School of Economics and Management
Beihang University
http://yanfei.site

## Quasi-Newton Methods

• One of the most difficult parts of the Newton method is working out the derivatives especially the Hessian.
• However methods can be used to approximate the Hessian and also the gradient.
• These are known as Quasi-Newton Methods.
• In general they will converge slower than pure Newton methods.

## The BFGS Algorithm

Introduced over several papers by Broyden, Fletcher, Goldfarb and Shanno. It is the most popular Quasi-Newton algorithm.

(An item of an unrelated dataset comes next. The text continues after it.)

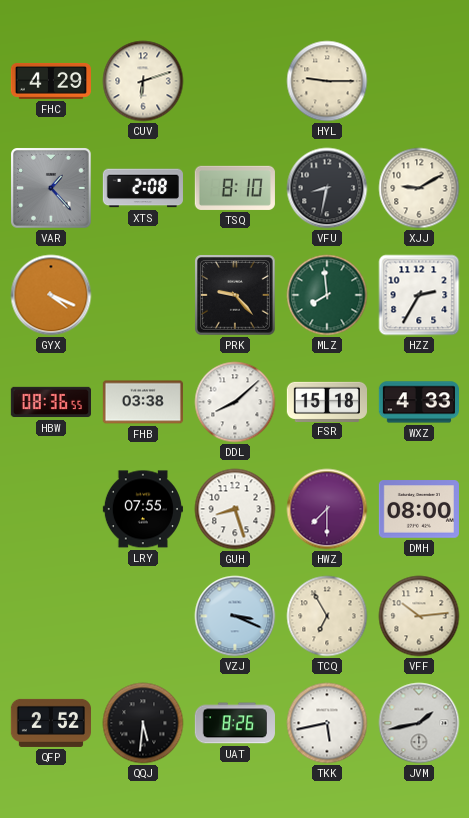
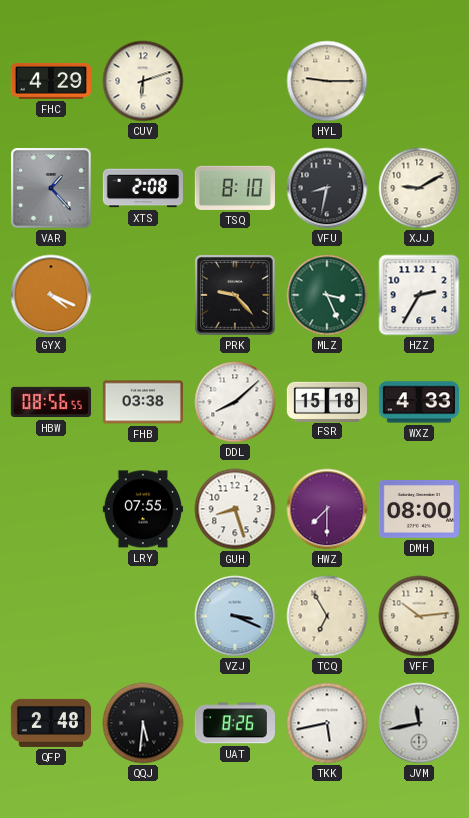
MLZ: 7:59 -> 3:26
HBW: 08:36 -> 08:56
QFP: 2:52 -> 2:48
JVM: 1:43 -> 11:43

• Recall Newton iteration: $x_{n+1} = x_n - f^{''}(x_n)^{-1}f^{'}(x_n).$
• Is there some matrix to replace $$f^{''}(x_n)$$ or $$f^{''}(x_n)^{-1}$$?
• Can we use a revised iteration: $$x_{n+1} = x_n - B_n^{-1}f^{'}(x_n),$$ where $$B_n$$ is simpler to compute but still allows the algorithm to converge quickly?

## The BFGS Algorithm

• The idea with Quasi-Newton is to find a solution $$B_n$$ to the problem $f^{'}(x_n) - f^{'}(x_{n-1}) = B_n(x_n - x_{n-1}).$
• Let $$y_n = f^{'}(x_n) - f^{'}(x_{n-1})$$ and $$s_n = x_n - x_{n-1}$$, one updating procedures for $$B_n$$: $B_n = B_{n-1} + \frac{y_ny_n^{'}}{y_n^{'}s_n} - \frac{B_{n-1}s_n s_n^{'}B_{n-1}^{'}}{s_n^{'}B_{n-1}s_n}.$

## The L-BFGS-B Algorithm

• The R function optim() also has a variation called L-BFGS-B.
• The L-BFGS-B uses less computer memory than BFGS and allows for box constraints.

## Box Constrains

• Box constraints have the form $l_i \leq x_i \leq u_i,~ \forall i.$
• In statistics this can be very useful. Often parameters are constrained.
• Variance must be greater than 0.
• For a stationary AR(1), coefficients must be between -1 and 1.
• Weights in a portfolio must be between 0 and 1.

## optim() in R

• optim() requires at least two inputs.
• Initial values
• The function that needs to be optimized
• By default it minimises a function.
• A function that computes the gradient vector can also be provided.
• The optimization method can be set (choices include BFGS, L-BFGS-B and Nelder-Mead) .
• Lower and upper bounds can be set through the arguments lower and upper if the L-BFGS-B method is used.

## optim() in R

• Further arguments can be passed in an argument called control.
• Some things that can be included in this list are
• Maximum number of iterations (maxit)
• Information about the algorithm (trace)
• How often to display information about the algorithm (REPORT)

## optim() in R

• The result of optim can be saved in an object that is a list containing
• The value of the function at the turning point (value)
• The optimal parameters (par)
• Useful information about whether the algorithm has converged (convergence)
• For all algorithms convergence = 0 if the algorithm has converged (slightly confusing).

## Lab Session 8

Use optim() to carry out maximum likelihood for the Logistic regression model.